BHS football potential move to class B

Decision to move down from class A needs to go through one more step to make it official


Battle of the Bridge game played at Thornton Academy 2013

Audrey Desjardin, Junior editor

Biddeford High School to move down to class B after playing in class A for as far back as BHS football history goes.

The class A cutoff for football is 875 students in a school, yet Biddeford still manages to compete with only 830 students. This gives the other teams an unfair advantage to choose from plenty of well-trained players for backup when one is injured.

Dennis Walton, the Athletic Director at BHS, has played a major part in the potential move down to class B. Although there is no confirmation that football will move down to class B for the following 2015 season, it has already been approved by the school board.

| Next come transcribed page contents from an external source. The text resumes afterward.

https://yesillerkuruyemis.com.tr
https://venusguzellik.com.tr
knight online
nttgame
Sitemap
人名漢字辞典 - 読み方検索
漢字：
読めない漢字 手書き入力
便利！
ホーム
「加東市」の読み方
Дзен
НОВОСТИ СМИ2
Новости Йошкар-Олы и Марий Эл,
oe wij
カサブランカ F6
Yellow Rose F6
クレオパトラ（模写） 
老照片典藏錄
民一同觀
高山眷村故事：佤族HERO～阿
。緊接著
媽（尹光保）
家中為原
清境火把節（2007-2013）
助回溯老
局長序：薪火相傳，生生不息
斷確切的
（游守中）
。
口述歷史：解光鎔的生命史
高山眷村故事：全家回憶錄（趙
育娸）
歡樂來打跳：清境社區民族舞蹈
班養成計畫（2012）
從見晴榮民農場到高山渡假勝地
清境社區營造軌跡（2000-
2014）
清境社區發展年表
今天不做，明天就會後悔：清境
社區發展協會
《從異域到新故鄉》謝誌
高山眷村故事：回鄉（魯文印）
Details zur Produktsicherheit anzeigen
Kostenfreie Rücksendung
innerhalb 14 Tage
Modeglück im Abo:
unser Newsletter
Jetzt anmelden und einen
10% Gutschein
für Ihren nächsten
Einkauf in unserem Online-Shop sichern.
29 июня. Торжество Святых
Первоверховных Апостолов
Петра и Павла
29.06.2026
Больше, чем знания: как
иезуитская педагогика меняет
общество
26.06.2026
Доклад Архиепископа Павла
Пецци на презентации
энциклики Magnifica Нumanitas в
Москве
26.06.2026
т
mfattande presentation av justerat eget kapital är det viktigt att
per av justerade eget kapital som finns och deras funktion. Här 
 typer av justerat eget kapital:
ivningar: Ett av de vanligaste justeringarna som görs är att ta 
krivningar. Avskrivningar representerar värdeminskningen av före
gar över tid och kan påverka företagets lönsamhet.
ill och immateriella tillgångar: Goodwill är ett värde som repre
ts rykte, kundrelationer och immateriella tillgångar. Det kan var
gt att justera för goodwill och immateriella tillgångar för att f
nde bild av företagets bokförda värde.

“We’ve gone through all of the necessary hurdles to get to this point but we still need to go to the Maine Principal’s Association (MPA),” said Walton. “The final say will be coming from the inter-scholastic management committee.”

Two years ago the MPA realigned from three classes to four, adding in class D which bumped Biddeford into the class B category. Brian Curit, head football coach for the Tigers, believes that people thought Biddeford was moved because they couldn’t compete anymore.

“What ended up happening was we had this community of about 25 people that said they didn’t believe Biddeford should be moved and we should petition to stay up in A,” explained Curit. “At that point everybody that spoke about the potential move said ‘no way Biddeford is staying in A’.”

Despite what many may think, a team is placed in a class based on their population, not by wins and losses.

“There’s a stigma I think around here that class A is the best and class B the next best, but it’s not like that,” Walton said.

Many people still question as to whether or not other sports would remain in class A. Fortunately the other teams have just the right amount of students needed to continue in class A.

“Because there are four classes in football the threshold is different in each sport,” said Walton. “Most sports only have three so when you divide the classes into four it drops that number significantly as opposed to three.”

Even though Biddeford football holds a place of pride in our community, the most affected by the decision to move down to class B will be the football players themselves. Lucas Rhoy, full back for the Tigers, thinks that the team would do really well in class B.

“I don’t mind it I guess, it’s going to be depressing not playing all the teams that we normally play,” said Rhoy. “I feel like it’ll be easier but not as enjoyable.”

One of the most upsetting aspects of the potential move down would be the possible loss of the traditional Battle of the Bridge game that has taken place as the last regular season game since 1893.

“It’s always the best game of the year facing your biggest rival no matter the outcome and possibly not having it next year is going to be very disappointing,” Rhoy said.

Although traditions may be broken and it would be a large scale change for Biddeford football to move down to class B, it would make the game much fairer for the boys and coaches.

“I’ve always been a proponent to play where you fit,” said Curit. “A lot of schools have backups and the problems that you encounter are going to be ones similar to schools of the same size.”

The final decision should be made sometime in November of this year as to if football remains in class A or not.

“We’ve gotten to the point where we just need to do what’s fair for our kids and our school,” said Walton. “If this is where they are supposed to be playing with similar school sizes, than that’s where we should be playing.”